# Adding a tuner to a single?



## gimedaball (Dec 20, 2005)

Is there a way to add a tuner to single tuner Series 2 box? I'd even be willing to buy a used dual tuner and drop in my HD if I thought that would work. I have a Series 2 with a lifetime subscription and a single tuner. Do I have any options other than buying a new box and forking out more $?


----------



## atmuscarella (Oct 11, 2005)

Really no way to add another tuner to a single tuner TiVo. Your life time subscription is tied to the mother board not the hard drive so moving the hard drive to another box will not move the lifetime service. 

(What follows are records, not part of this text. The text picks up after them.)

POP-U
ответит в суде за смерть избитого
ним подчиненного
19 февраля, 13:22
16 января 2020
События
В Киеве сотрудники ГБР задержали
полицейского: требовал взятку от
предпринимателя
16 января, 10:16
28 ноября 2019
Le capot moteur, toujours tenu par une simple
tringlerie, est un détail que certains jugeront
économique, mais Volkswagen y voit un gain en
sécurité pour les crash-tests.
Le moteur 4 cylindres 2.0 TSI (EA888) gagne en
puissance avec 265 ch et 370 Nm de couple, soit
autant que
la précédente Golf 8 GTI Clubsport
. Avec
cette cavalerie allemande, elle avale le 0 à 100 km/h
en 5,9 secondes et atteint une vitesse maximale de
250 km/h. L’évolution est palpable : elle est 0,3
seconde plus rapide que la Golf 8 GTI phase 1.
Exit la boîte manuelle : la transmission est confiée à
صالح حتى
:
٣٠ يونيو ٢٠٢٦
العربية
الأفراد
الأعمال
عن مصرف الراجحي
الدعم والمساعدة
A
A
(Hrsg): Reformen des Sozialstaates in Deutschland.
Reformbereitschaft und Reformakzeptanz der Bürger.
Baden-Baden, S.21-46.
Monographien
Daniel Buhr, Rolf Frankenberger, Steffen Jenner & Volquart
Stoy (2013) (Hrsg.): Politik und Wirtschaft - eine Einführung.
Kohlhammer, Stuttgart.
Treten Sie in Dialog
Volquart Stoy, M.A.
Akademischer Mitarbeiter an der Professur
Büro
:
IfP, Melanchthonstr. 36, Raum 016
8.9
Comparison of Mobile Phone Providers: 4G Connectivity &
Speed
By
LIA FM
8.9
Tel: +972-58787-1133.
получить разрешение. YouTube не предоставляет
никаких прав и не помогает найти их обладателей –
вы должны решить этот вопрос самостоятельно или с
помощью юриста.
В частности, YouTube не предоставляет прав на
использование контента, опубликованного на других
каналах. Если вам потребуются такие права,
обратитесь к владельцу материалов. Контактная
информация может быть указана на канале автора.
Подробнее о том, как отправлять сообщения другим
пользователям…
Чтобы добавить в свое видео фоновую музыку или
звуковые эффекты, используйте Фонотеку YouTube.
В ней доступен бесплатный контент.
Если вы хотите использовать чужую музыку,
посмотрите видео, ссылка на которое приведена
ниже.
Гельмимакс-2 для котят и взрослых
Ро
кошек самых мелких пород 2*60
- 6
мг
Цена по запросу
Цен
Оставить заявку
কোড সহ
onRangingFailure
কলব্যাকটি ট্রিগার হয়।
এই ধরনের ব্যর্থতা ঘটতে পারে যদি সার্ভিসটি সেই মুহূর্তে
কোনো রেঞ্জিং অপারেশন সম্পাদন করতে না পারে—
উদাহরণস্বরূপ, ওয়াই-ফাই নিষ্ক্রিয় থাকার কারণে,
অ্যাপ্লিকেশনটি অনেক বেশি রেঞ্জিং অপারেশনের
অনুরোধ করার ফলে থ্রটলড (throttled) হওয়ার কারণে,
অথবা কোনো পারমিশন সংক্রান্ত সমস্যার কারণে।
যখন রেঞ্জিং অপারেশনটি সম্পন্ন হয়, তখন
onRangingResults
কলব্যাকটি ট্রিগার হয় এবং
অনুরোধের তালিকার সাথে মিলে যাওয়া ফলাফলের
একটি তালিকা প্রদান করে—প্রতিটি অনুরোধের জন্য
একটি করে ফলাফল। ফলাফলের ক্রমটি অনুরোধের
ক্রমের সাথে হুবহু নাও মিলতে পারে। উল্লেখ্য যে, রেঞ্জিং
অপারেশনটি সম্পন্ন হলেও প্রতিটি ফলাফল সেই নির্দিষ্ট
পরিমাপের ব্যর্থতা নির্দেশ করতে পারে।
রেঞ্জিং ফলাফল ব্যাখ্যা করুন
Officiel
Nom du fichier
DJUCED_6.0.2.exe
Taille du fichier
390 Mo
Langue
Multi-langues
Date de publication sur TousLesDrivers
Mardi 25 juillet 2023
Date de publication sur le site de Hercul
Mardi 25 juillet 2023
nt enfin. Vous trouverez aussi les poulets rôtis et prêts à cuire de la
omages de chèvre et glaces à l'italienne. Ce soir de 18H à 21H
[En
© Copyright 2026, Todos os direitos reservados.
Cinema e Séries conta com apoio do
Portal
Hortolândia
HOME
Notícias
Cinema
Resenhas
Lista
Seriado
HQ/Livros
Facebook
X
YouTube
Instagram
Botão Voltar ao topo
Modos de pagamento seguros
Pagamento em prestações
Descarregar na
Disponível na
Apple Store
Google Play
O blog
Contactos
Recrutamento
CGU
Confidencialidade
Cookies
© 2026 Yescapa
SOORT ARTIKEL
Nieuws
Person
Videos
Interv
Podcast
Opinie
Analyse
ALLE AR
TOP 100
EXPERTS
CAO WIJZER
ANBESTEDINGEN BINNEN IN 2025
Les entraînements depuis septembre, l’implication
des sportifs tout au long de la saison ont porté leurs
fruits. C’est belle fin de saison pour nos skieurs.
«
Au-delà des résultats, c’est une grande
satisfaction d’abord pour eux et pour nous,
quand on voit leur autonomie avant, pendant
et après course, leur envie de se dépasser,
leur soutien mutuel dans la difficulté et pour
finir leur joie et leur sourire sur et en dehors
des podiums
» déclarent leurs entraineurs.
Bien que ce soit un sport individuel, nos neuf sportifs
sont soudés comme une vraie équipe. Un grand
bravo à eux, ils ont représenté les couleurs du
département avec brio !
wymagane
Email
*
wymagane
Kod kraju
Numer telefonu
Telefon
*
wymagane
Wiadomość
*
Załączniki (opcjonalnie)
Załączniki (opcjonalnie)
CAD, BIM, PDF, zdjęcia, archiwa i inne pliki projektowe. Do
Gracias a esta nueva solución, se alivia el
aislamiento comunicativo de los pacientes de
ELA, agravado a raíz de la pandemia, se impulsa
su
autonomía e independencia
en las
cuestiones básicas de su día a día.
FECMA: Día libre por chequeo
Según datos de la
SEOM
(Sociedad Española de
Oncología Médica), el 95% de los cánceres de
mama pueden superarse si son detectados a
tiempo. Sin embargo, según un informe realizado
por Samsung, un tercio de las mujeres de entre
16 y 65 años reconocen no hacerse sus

The best you can do is hope for another opportunity to move your lifetime service to a new box. TiVo has had 2 such offers in the last 12 months, one open to anyone buying a new Series 3 TiVo and pay $199 to move the lifetime service and a second time to select accounts to buy a series 2 DT unit and again pay a $199 fee to move the lifetime service . 

Good Luck,


----------



## gimedaball (Dec 20, 2005)

That blows. I'm savvy enough (upgraded the 40GB drive to a 250GB) to know that the tongue in cheek idea of dropping my drive into the new box wouldn't work, but I was kind of hoping the MB had an identity chip I could swap as well. Guess that would obviously leave Tivo exposed to people trying to do just what I'm trying to do. I guess they got me this time. 

Anyone know where I can get a cheap bracket to add another HD to my current
box??? 8)


----------



## ciper (Nov 4, 2004)

Keep your lifetime unit running and get the 3 year discounted rate of 6.95 a month for a total of 250$

How long has it been since you bought the lifetime for your S2? Im willing to bet it was around 3 years ago and for 300 so technically the deal I propose is cheaper over the same period of time no?


----------



## captain_video (Mar 1, 2002)

> Anyone know where I can get a cheap bracket to add another HD to my current box??? 8)


Weaknees.com or 9thtee.com


----------